Having built AI-powered features across 50+ products in the last three years, we've developed a clear picture of what separates the winners.
Lesson 1: Start with Your Data, Not the Model
Every failed AI project we've seen started with the same conversation: "We want to build an AI that does X." The question that never got answered first: "What data do we have?"
Great AI is 80% data preparation and 20% model selection. If you don't have clean, labeled, sufficient training data — no model will save you. Before writing a single line of model code, audit your data:
- How much do you have?
- How clean is it?
- Is it representative of real-world usage?
- How will you keep it current?
Lesson 2: Define "Good Enough" Before You Build
AI products fail when expectations aren't set. A fraud detection model that catches 85% of fraud might be transformational for one business and totally unacceptable for another. Before building, define:
- What accuracy threshold makes this feature valuable?
- What are the costs of false positives vs. false negatives?
- At what point does the model need human review?
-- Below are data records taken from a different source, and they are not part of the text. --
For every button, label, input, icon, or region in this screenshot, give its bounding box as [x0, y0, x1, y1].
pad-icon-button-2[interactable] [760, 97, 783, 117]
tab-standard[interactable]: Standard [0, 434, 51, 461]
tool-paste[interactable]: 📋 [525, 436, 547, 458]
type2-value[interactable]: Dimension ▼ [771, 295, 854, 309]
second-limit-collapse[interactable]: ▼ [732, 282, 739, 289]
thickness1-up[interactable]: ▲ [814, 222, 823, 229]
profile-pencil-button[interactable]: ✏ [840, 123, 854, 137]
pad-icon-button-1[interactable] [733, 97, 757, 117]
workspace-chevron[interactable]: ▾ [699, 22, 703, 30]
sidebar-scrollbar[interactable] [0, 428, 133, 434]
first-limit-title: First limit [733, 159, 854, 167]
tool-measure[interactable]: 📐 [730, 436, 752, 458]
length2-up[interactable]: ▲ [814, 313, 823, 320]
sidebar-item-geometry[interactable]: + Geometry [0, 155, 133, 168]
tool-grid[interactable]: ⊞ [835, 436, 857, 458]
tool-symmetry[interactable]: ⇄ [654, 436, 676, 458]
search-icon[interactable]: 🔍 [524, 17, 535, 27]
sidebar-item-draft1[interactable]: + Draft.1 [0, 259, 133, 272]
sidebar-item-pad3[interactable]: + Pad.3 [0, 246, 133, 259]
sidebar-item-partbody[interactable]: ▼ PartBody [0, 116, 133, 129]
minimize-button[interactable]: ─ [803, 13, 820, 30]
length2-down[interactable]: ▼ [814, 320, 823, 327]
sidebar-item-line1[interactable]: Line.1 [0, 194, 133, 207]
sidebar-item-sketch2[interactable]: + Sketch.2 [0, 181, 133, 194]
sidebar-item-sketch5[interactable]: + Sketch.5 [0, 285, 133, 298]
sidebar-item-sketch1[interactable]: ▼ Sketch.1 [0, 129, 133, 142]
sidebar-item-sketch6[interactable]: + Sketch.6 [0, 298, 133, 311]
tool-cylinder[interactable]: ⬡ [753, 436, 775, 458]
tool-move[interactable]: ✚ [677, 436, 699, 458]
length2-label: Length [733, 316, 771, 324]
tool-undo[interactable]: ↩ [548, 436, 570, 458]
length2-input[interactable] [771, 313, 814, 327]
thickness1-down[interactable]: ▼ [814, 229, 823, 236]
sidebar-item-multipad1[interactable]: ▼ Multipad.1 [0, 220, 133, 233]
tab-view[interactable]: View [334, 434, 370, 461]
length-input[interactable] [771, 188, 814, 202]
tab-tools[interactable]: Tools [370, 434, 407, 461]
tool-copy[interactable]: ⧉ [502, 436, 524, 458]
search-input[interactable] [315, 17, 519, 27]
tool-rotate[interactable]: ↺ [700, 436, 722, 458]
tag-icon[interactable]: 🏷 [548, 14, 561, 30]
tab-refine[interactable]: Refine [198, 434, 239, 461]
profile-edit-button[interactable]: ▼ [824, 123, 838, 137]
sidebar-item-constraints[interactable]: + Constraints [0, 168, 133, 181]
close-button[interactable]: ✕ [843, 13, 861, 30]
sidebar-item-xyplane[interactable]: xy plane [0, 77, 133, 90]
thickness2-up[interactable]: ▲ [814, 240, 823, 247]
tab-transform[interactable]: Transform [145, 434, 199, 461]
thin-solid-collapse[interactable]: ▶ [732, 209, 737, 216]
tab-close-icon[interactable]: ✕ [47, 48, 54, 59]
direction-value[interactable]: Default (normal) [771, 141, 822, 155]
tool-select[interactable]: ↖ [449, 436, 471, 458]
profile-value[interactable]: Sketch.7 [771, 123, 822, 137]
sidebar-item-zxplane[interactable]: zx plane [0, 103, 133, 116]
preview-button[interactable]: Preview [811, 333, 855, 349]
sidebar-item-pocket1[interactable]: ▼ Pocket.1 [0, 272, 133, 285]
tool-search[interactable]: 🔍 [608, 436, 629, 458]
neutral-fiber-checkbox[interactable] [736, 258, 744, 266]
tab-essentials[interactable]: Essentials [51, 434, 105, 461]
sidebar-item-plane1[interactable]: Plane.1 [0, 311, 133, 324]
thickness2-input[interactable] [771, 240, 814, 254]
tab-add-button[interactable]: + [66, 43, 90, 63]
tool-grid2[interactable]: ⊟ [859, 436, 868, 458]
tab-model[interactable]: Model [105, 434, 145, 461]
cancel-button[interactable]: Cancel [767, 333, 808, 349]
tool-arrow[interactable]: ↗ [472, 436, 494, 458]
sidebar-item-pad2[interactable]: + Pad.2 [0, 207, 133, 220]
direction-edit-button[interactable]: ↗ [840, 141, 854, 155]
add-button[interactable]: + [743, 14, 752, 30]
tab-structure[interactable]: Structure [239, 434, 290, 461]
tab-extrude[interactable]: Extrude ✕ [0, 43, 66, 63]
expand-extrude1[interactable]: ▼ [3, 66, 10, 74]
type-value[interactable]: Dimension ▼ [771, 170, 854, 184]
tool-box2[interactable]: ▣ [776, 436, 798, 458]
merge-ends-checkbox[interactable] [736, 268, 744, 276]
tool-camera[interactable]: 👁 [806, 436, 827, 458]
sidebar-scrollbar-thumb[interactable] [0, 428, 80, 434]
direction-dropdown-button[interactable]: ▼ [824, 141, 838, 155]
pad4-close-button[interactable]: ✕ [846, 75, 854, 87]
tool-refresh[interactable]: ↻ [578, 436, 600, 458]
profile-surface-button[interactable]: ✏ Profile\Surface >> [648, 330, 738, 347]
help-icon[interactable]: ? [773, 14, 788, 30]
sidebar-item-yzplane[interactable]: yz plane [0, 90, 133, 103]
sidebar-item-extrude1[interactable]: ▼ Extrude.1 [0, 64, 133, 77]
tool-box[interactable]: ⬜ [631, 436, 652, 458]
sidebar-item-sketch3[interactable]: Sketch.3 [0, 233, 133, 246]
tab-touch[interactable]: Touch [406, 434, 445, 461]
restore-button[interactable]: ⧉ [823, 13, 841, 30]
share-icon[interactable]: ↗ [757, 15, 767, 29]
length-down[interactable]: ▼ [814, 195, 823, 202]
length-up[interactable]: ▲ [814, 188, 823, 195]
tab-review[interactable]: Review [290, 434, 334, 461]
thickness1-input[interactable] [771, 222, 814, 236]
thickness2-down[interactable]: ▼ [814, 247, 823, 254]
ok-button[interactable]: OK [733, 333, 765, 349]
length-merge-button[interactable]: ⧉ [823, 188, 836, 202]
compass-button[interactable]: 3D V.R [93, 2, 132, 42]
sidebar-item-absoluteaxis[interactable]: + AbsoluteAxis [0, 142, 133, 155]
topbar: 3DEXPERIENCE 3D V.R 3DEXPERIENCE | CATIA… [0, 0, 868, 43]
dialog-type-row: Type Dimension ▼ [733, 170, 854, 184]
Lesson 3: Build the Feedback Loop from Day One
The best AI products get better over time. That only happens if you capture feedback from day one. Whether it's implicit signals (did the user accept or reject the recommendation?) or explicit ratings, building the feedback infrastructure upfront separates products that compound in value from ones that stagnate.
The Pattern That Works
Our most successful AI implementations follow a consistent pattern: start with a simple rule-based baseline, measure its performance, then incrementally replace rules with ML models where the data supports it. This approach delivers value quickly while building the data flywheel for more sophisticated models.